- Promotional poster by SETTV
- Also known as: 放羊的星星 fāng yáng de xīngxīng
- Genre: Romance, Comedy
- Created by: Chen Yushan (陈玉珊)
- Written by: Du Xinyi (杜欣怡)
- Directed by: Chen Mingzhang
- Starring: Jimmy Lin Yoo Ha-na Leon Jay Williams
- Opening theme: "極速愛情" Jisu Aiqing by Shivia Lee
- Ending theme: "對望" Dui Wang by Jimmy Lin
- Country of origin: Republic of China (Taiwan)
- Original language: Mandarin
- No. of episodes: 20

Production
- Executive producers: Fang Xiaoren, Hu Hanxin, Chen Yushan
- Running time: 90 mins (Sundays from 21:30 to 23:15)
- Production company: Sanlih E-Television

Original release
- Network: Taiwan Television (TTV)
- Release: 11 March – 22 July 2007

Related
- Engagement For Love (愛情經紀約); Ying Ye 3 Jia 1;

= My Lucky Star (TV series) =

My Lucky Star (放羊的星星 (fàng yáng de xīngxīng, the stars who tend the sheep)) is a 2007 drama starring Jimmy Lin, Leon Jay Williams, and Yoo Ha-na. It was produced by Sanlih E-Television and directed by Chen Ming Zhang (陳銘章).

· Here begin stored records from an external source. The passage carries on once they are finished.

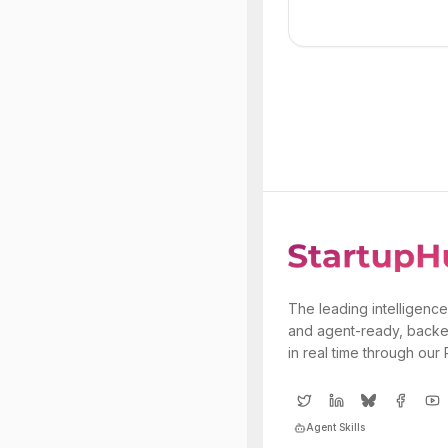
The leading intelligence
and agent-ready, backe
in real time through our
Agent Skills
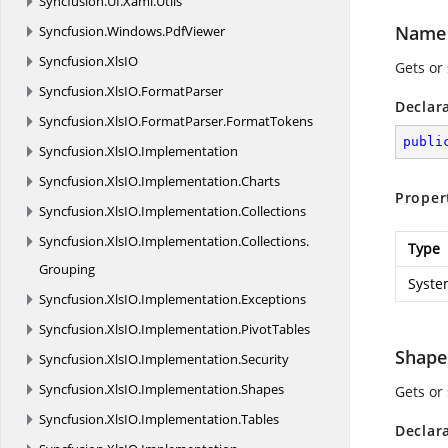
Syncfusion.
UI.
Xaml.
Utils
Name
Syncfusion.
Windows.
PdfViewer
Syncfusion.
XlsIO
Gets or
Syncfusion.
XlsIO.
FormatParser
Declar
Syncfusion.
XlsIO.
FormatParser.
FormatTokens
publi
Syncfusion.
XlsIO.
Implementation
Syncfusion.
XlsIO.
Implementation.
Charts
Proper
Syncfusion.
XlsIO.
Implementation.
Collections
Syncfusion.
XlsIO.
Implementation.
Collections.
Type
Grouping
Syste
Syncfusion.
XlsIO.
Implementation.
Exceptions
Syncfusion.
XlsIO.
Implementation.
PivotTables
Shape
Syncfusion.
XlsIO.
Implementation.
Security
Syncfusion.
XlsIO.
Implementation.
Shapes
Gets or
Syncfusion.
XlsIO.
Implementation.
Tables
Declar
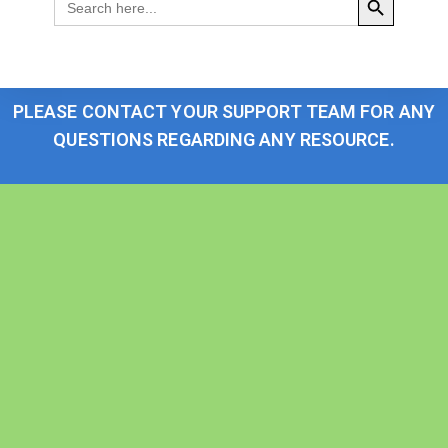
for:
PLEASE CONTACT YOUR SUPPORT TEAM FOR ANY
QUESTIONS REGARDING ANY RESOURCE.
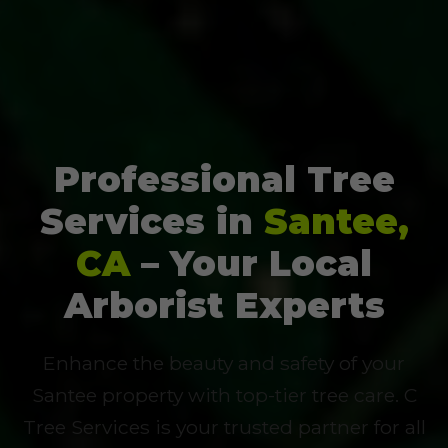
Professional Tree
Services in
Santee,
CA
– Your Local
Arborist Experts
Enhance the beauty and safety of your
Santee property with top-tier tree care. C
Tree Services is your trusted partner for all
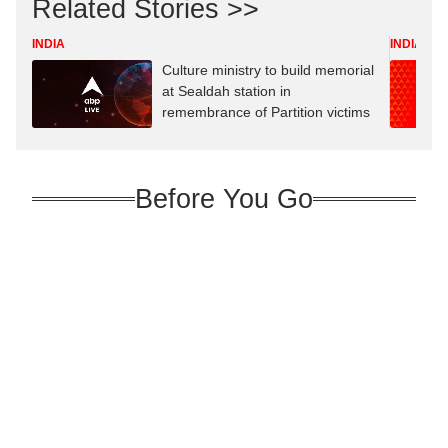
Related Stories >>
INDIA
INDIA
Culture ministry to build memorial
at Sealdah station in
remembrance of Partition victims
Before You Go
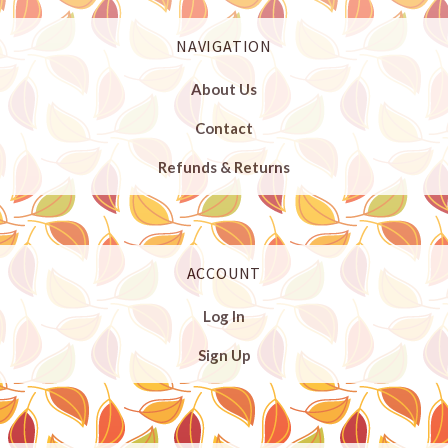
NAVIGATION
About Us
Contact
Refunds & Returns
ACCOUNT
Log In
Sign Up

The series was first broadcast in Taiwan on free-to-air Taiwan Television (TTV) from 11 March 2007 to 22 July 2007, every Sunday from 21:30 to 23:15 and cable TV Sanlih E-Television (SETTV) on 17 March 2007 to 28 July 2007, every Saturday at 21:00. The premiere episode on TTV achieved an average rating of 2.24 and peaked at 2.4.

==Synopsis==
In the beginning, Xia Zhixing (Ah Xing) was a jewelry con artist, posing as various jewellery company representatives to trick customers into purchasing fake goods. Just like the boy who cried wolf, she had told one too many lies. As a result of this, she is caught for covering up for Shisan Ge (the man she ran off and started jewellery conning with many years ago) and is put in jail for a year. But when she crosses paths with Zhong Tianqi, a rebellious young master of a jewellery empire who is on the run having stolen an important jewel called the "Queen Mary" from his father's company, E-shine, the pair gradually become more and more involved with each other, though reluctantly at first. Ah Xing is drawn to him because, unlikely as it is, he seems to be the only one who believes in her. Eventually, several events after they first meet, they fall in love.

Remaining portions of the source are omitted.